The attitude spills over to the roads and highways, clogged as they are with that universal symbol of "progress", motor vehicles. Traffic, bumper to bumper. People stressed out before they get to their jobs. Then the sewer rats start their cannibalistic forays. Man (and woman!) speeding on the shoulders of highways. On main roads, hasty motorists overtaking lines of traffic-only to cut in front of you, you who have patiently stayed in line. You look at him (or her) as if to protest, only to be verbally abused in the worst manner.
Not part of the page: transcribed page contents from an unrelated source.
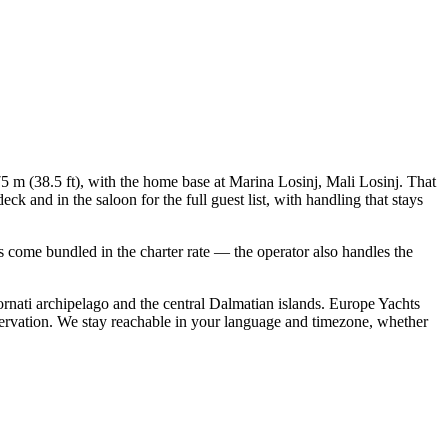
75 m (38.5 ft), with the home base at Marina Losinj, Mali Losinj. That
 and in the saloon for the full guest list, with handling that stays
als come bundled in the charter rate — the operator also handles the
rnati archipelago and the central Dalmatian islands. Europe Yachts
servation. We stay reachable in your language and timezone, whether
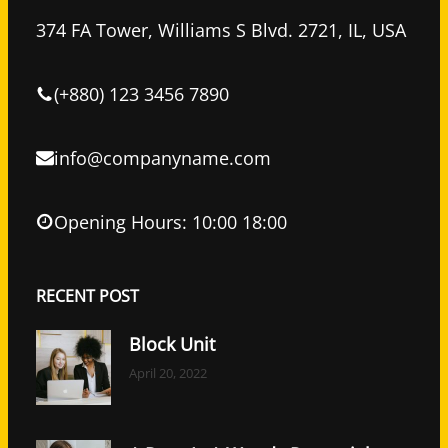
b
t
e
o
e
d
374 FA Tower, Williams S Blvd. 2721, IL, USA
o
r
I
k
n
(+880) 123 3456 7890
info@companyname.com
Opening Hours: 10:00 18:00
RECENT POST
Block Unit
April 20, 2022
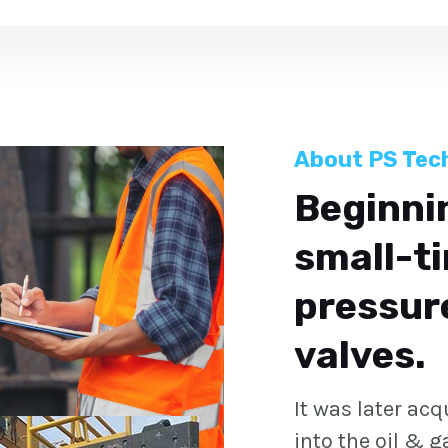
About PS Tec
Beginnin
small-ti
pressure
valves.
It was later ac
into the oil & 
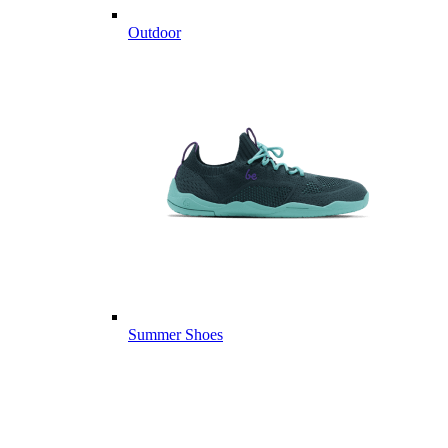
Outdoor
Summer Shoes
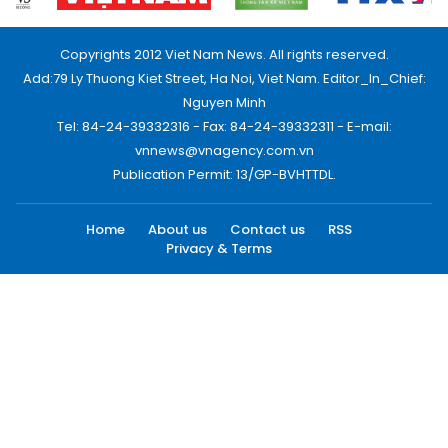
Copyrights 2012 Viet Nam News. All rights reserved.
Add:79 Ly Thuong Kiet Street, Ha Noi, Viet Nam. Editor_In_Chief:
Nguyen Minh
Tel: 84-24-39332316 - Fax: 84-24-39332311 - E-mail:
vnnews@vnagency.com.vn
Publication Permit: 13/GP-BVHTTDL.
Home
About us
Contact us
RSS
Privacy & Terms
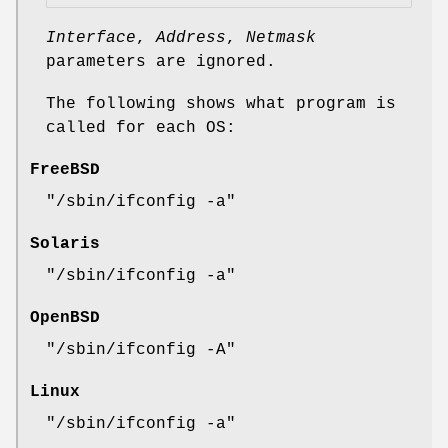
Interface
,
Address
,
Netmask
parameters are ignored.
The following shows what program is
called for each OS:
FreeBSD
"/sbin/ifconfig -a"
Solaris
"/sbin/ifconfig -a"
OpenBSD
"/sbin/ifconfig -A"
Linux
"/sbin/ifconfig -a"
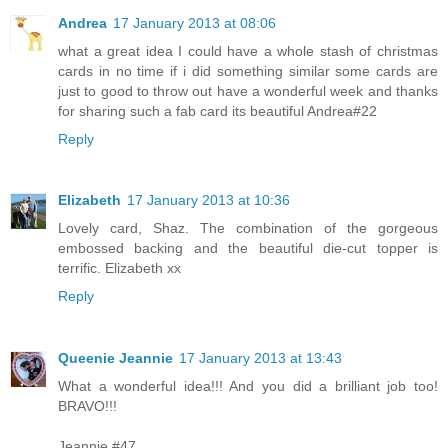
Andrea
17 January 2013 at 08:06
what a great idea I could have a whole stash of christmas
cards in no time if i did something similar some cards are
just to good to throw out have a wonderful week and thanks
for sharing such a fab card its beautiful Andrea#22
Reply
Elizabeth
17 January 2013 at 10:36
Lovely card, Shaz. The combination of the gorgeous
embossed backing and the beautiful die-cut topper is
terrific. Elizabeth xx
Reply
Queenie Jeannie
17 January 2013 at 13:43
What a wonderful idea!!! And you did a brilliant job too!
BRAVO!!!
Jeannie #47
The country chugs along, day after day, unmindful of the fact that in a relative way, we are blessed, as my religious brethren would say. Is it any wonder the young and mindless turn to lives of crime? If we adults could behave like beasts-from-below, what do we expect from the young? We nurture them on materialism and animalism, so primitivism becomes their way of life.

Why, therefore, are we surprised that more than 500 mostly young people have been murdered this year? Or that thousands have been robbed or otherwise violated. Women are raped, but they do not even make reports to the police, since they know justice and Jah's face they will never see.

The tragedy of our society is not that there is poverty in the midst of plenty, that we lack basic amenities, that our leaders are not worthy of respect they demand. Our failing is in the values we have lost. Life is worth nothing today. Nowadays parents and community leaders encourage the young to murder, to rape, to kidnap and abuse others. If I were religious, I'd swear that Satan has taken control of my country. But I am not.

What I do know is there are more beasts in human form among us than we care to admit. And if we look into the mirror, we may well see sewer rats snarling at us. Check yourself before you point fingers at others.